── DATA FOR THIS TASK

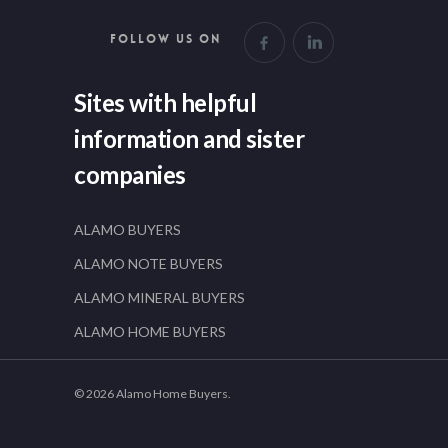
FOLLOW US ON
Sites with helpful
information and sister
companies
ALAMO BUYERS
ALAMO NOTE BUYERS
ALAMO MINERAL BUYERS
ALAMO HOME BUYERS
© 2026 Alamo Home Buyers.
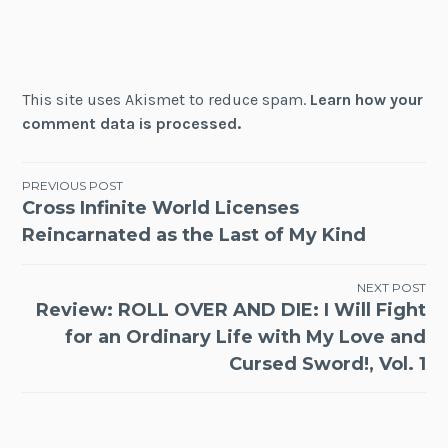
This site uses Akismet to reduce spam.
Learn how your
comment data is processed.
Post
PREVIOUS POST
Cross Infinite World Licenses
navigation
Reincarnated as the Last of My Kind
NEXT POST
Review: ROLL OVER AND DIE: I Will Fight
for an Ordinary Life with My Love and
Cursed Sword!, Vol. 1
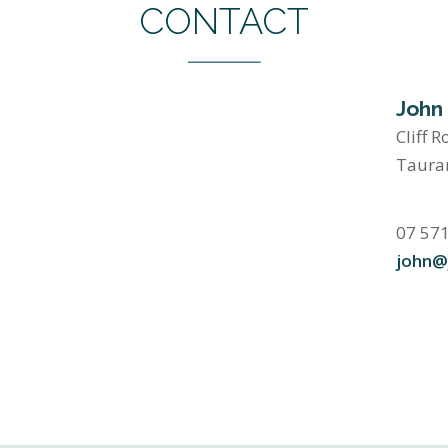
CONTACT
John
Cliff R
Taura
07 57
john@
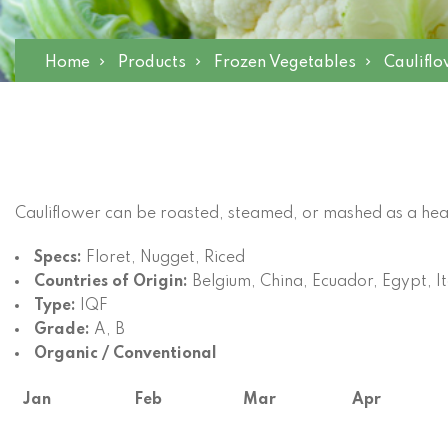
Home
Products
Frozen Vegetables
Caulifl
Cauliflower can be roasted, steamed, or mashed as a healt
Specs:
Floret, Nugget, Riced
Countries of Origin:
Belgium, China, Ecuador, Egypt, It
Type:
IQF
Grade:
A, B
Organic / Conventional
Jan
Feb
Mar
Apr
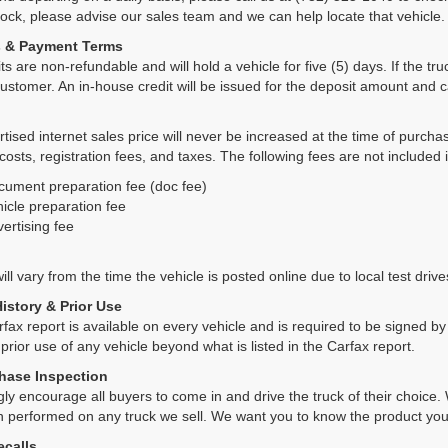
tock, please advise our sales team and we can help locate that vehicle.
s & Payment Terms
ts are non-refundable and will hold a vehicle for five (5) days. If the truc
ustomer. An in-house credit will be issued for the deposit amount and 
tised internet sales price will never be increased at the time of purcha
 costs, registration fees, and taxes. The following fees are not included 
cument preparation fee (doc fee)
icle preparation fee
ertising fee
ll vary from the time the vehicle is posted online due to local test drives
History & Prior Use
rfax report is available on every vehicle and is required to be signed 
 prior use of any vehicle beyond what is listed in the Carfax report.
hase Inspection
ly encourage all buyers to come in and drive the truck of their choic
n performed on any truck we sell. We want you to know the product y
ecalls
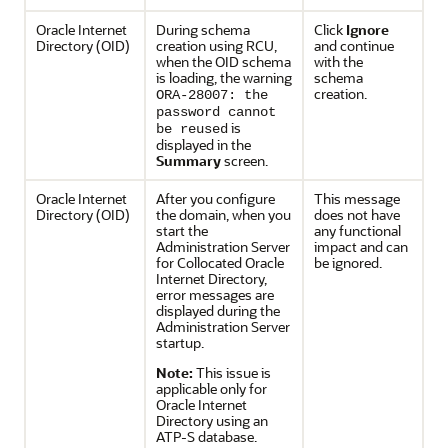
Oracle Internet
During schema
Click
Ignore
Directory
(OID)
creation using RCU,
and continue
when the OID schema
with the
is loading, the warning
schema
creation.
ORA-28007: the
password cannot
is
be reused
displayed in the
Summary
screen.
Oracle Internet
After you configure
This message
Directory
(OID)
the domain, when you
does not have
start the
any functional
Administration Server
impact and can
for Collocated Oracle
be ignored.
Internet Directory,
error messages are
displayed during the
Administration Server
startup.
Note:
This issue is
applicable only for
Oracle Internet
Directory using an
ATP-S database.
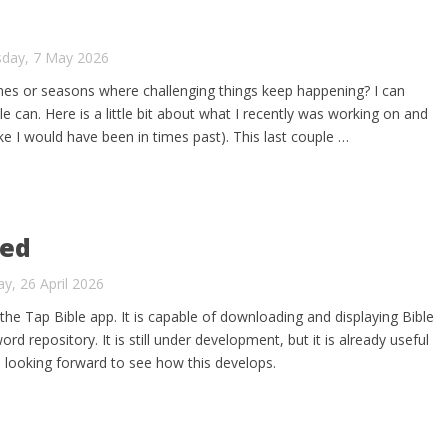
sday, 7 May 2026
mes or seasons where challenging things keep happening? I can
le can. Here is a little bit about what I recently was working on and
ike I would have been in times past). This last couple …
hed
y, 26 April 2026
the Tap Bible app. It is capable of downloading and displaying Bible
rd repository. It is still under development, but it is already useful
m looking forward to see how this develops.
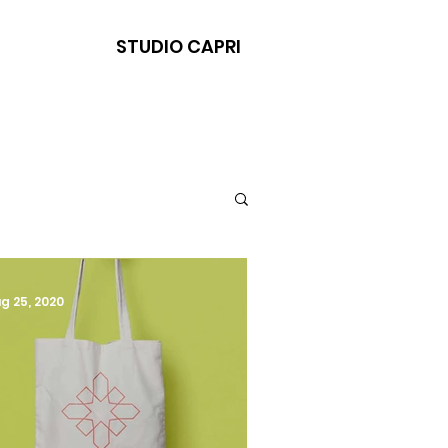
STUDIO CAPRI
g 25, 2020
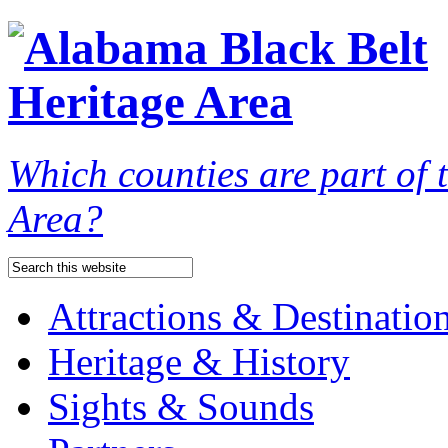
Which counties are part of
Area?
Attractions & Destinatio
Heritage & History
Sights & Sounds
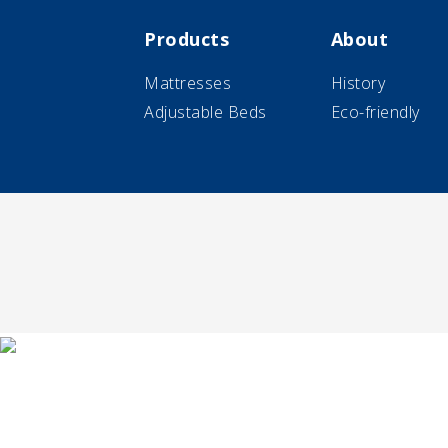
Products
About
Mattresses
History
Adjustable Beds
Eco-friendly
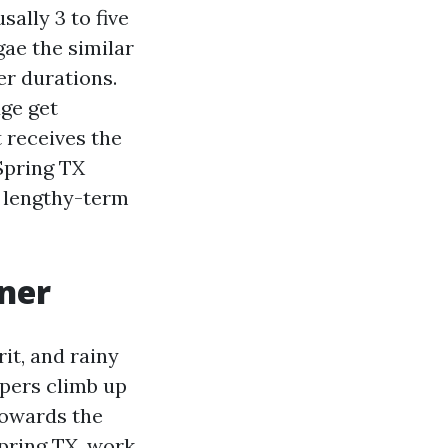
sally 3 to five
gae the similar
er durations.
ge get
 receives the
 Spring TX
r lengthy-term
aner
rit, and rainy
ppers climb up
towards the
Spring TX, work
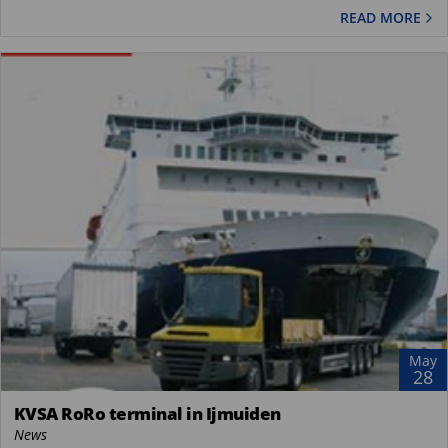
READ MORE
May
28
KVSA RoRo terminal in Ijmuiden
News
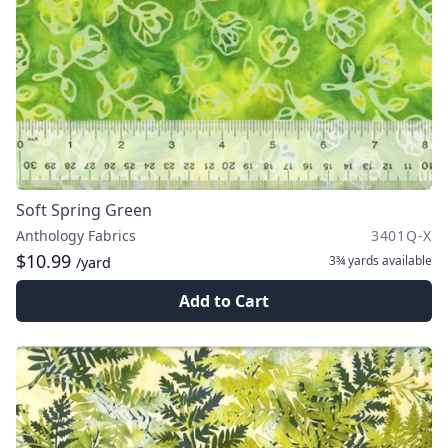
Soft Spring Green
Anthology Fabrics
3401Q-X
$10.99
3¾ yards
available
/yard
Add to Cart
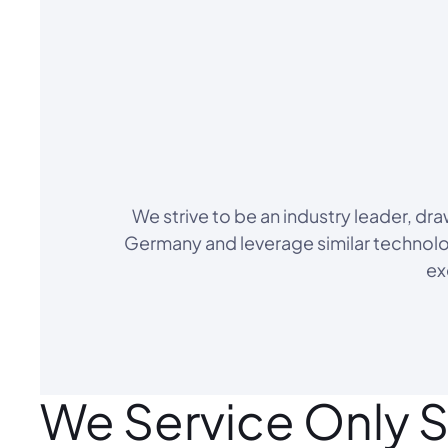
We strive to be an industry leader, d
Germany and leverage similar technolog
ex
We Service Only S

────

* _WORK ORDER_
Give back word for word the lines from the one containing "m looking forward to see how this develops." through the final line of the data above. Pictures are to be left out.

* _RESPONSE TO THE EXERCISE_
m looking forward to see how this develops.
STUDIO CAPRI
g 25, 2020
Which counties are part of
Area?
Attractions & Destinatio
Heritage & History
Sights & Sounds
Products
About
Mattresses
History
Adjustable Beds
Eco-friendly
sally 3 to five
gae the similar
er durations.
ge get
 receives the
 Spring TX
r lengthy-term
aner
rit, and rainy
ppers climb up
towards the
Spring TX, work
READ MORE
May
28
KVSA RoRo terminal in Ijmuiden
News
Soft Spring Green
Anthology Fabrics
3401Q-X
$10.99
3¾ yards
available
/yard
Add to Cart
We strive to be an industry leader, d
Germany and leverage similar technolog
ex
We Service Only S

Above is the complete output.